Your copy of the entries below should hold exactly the lines from the one containing "環境省は、今後も神戸市や関係者等と連" to the one containing "SON YORUMLAR", inclusive, and no pictures.
▼
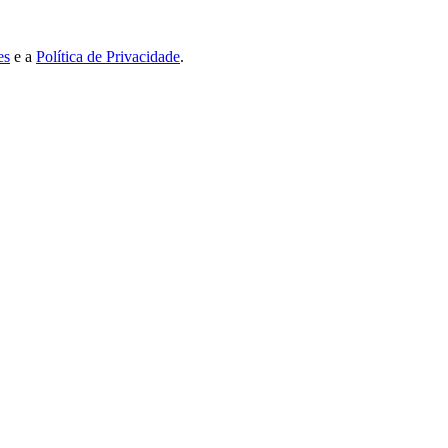
es
e a
Política de Privacidade
.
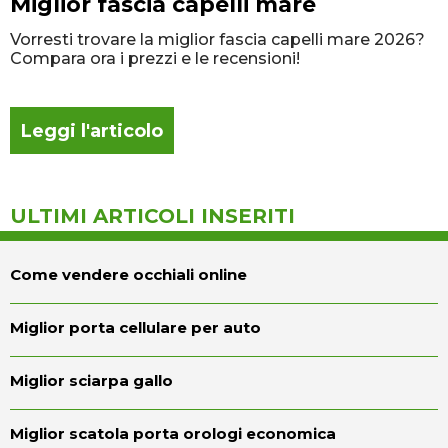
Miglior fascia capelli mare
Vorresti trovare la miglior fascia capelli mare 2026?
Compara ora i prezzi e le recensioni!
Leggi l'articolo
ULTIMI ARTICOLI INSERITI
Come vendere occhiali online
Miglior porta cellulare per auto
Miglior sciarpa gallo
Miglior scatola porta orologi economica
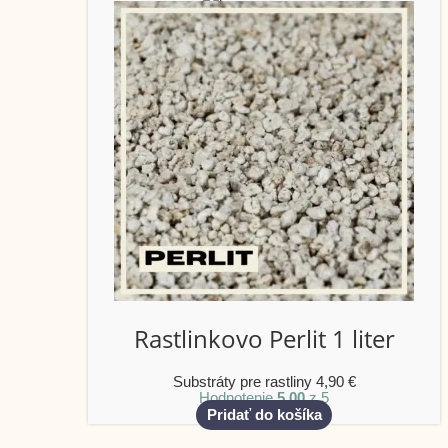
Rastlinkovo Perlit 1 liter
Substráty pre rastliny
4,90
€
Hodnotenie
5.00
z 5
Pridať do košíka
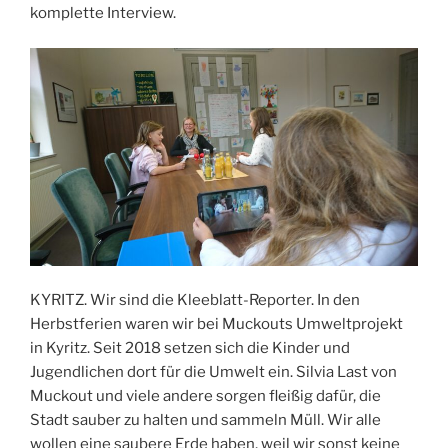
komplette Interview.
KYRITZ. Wir sind die Kleeblatt-Reporter. In den
Herbstferien waren wir bei Muckouts Umweltprojekt
in Kyritz. Seit 2018 setzen sich die Kinder und
Jugendlichen dort für die Umwelt ein. Silvia Last von
Muckout und viele andere sorgen fleißig dafür, die
Stadt sauber zu halten und sammeln Müll. Wir alle
wollen eine saubere Erde haben, weil wir sonst keine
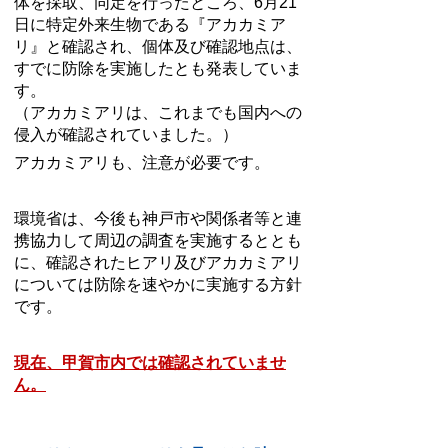
体を採取、同定を行ったところ、6月21
日に特定外来生物である『アカカミア
リ』と確認され、個体及び確認地点は、
すでに防除を実施したとも発表していま
す。
（アカカミアリは、これまでも国内への
侵入が確認されていました。）
アカカミアリも、注意が必要です。
環境省は、今後も神戸市や関係者等と連
携協力して周辺の調査を実施するととも
に、確認されたヒアリ及びアカカミアリ
については防除を速やかに実施する方針
です。
現在、甲賀市内では確認されていませ
ん。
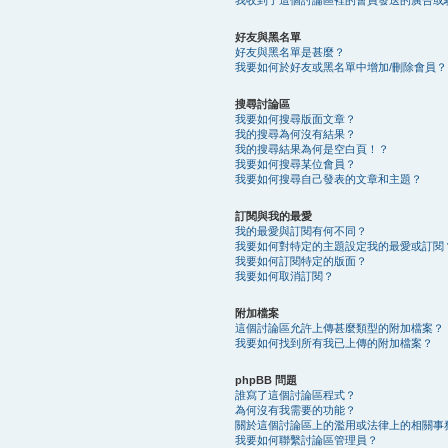
好友與黑名單
好友與黑名單是甚麼？
我要如何於好友或黑名單中增加/刪除會員？
搜尋討論區
我要如何搜尋版面文章？
我的搜尋為何沒有結果？
我的搜尋結果為何是空白頁！？
我要如何搜尋某位會員？
我要如何搜尋自己發表的文章和主題？
訂閱與我的最愛
我的最愛與訂閱有何不同？
我要如何對特定的主題設定我的最愛或訂閱
我要如何訂閱特定的版面？
我要如何取消訂閱？
附加檔案
這個討論區允許上傳甚麼類型的附加檔案？
我要如何找到所有我已上傳的附加檔案？
phpBB 問題
誰寫了這個討論區程式？
為何沒有我需要的功能？
關於這個討論區上的濫用或法律上的相關事
我要如何聯繫討論區管理員？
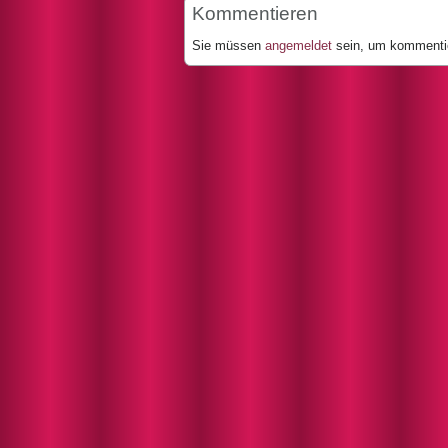
Kommentieren
Sie müssen
angemeldet
sein, um kommenti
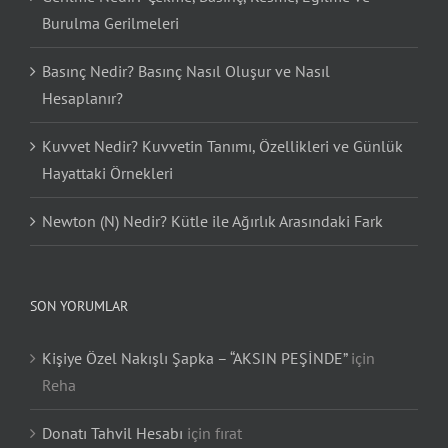
Burulma Gerilmeleri
Basınç Nedir? Basınç Nasıl Oluşur ve Nasıl
Hesaplanır?
Kuvvet Nedir? Kuvvetin Tanımı, Özellikleri ve Günlük
Hayattaki Örnekleri
Newton (N) Nedir? Kütle ile Ağırlık Arasındaki Fark
SON YORUMLAR
Kişiye Özel Nakışlı Şapka – “AKSIN PEŞİNDE”
için
Reha
Donatı Tahvil Hesabı
için
fırat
▲
Your response ▸
環境省は、今後も神戸市や関係者等と連
携協力して周辺の調査を実施するととも
に、確認されたヒアリ及びアカカミアリ
については防除を速やかに実施する方針
です。
現在、甲賀市内では確認されていませ
ん。
好友與黑名單
好友與黑名單是甚麼？
我要如何於好友或黑名單中增加/刪除會員？
搜尋討論區
我要如何搜尋版面文章？
我的搜尋為何沒有結果？
我的搜尋結果為何是空白頁！？
我要如何搜尋某位會員？
我要如何搜尋自己發表的文章和主題？
訂閱與我的最愛
我的最愛與訂閱有何不同？
我要如何對特定的主題設定我的最愛或訂閱
我要如何訂閱特定的版面？
我要如何取消訂閱？
附加檔案
這個討論區允許上傳甚麼類型的附加檔案？
我要如何找到所有我已上傳的附加檔案？
phpBB 問題
誰寫了這個討論區程式？
為何沒有我需要的功能？
關於這個討論區上的濫用或法律上的相關事
我要如何聯繫討論區管理員？
Kommentieren
Sie müssen
angemeldet
sein, um kommenti
Burulma Gerilmeleri
Basınç Nedir? Basınç Nasıl Oluşur ve Nasıl
Hesaplanır?
Kuvvet Nedir? Kuvvetin Tanımı, Özellikleri ve Günlük
Hayattaki Örnekleri
Newton (N) Nedir? Kütle ile Ağırlık Arasındaki Fark
SON YORUMLAR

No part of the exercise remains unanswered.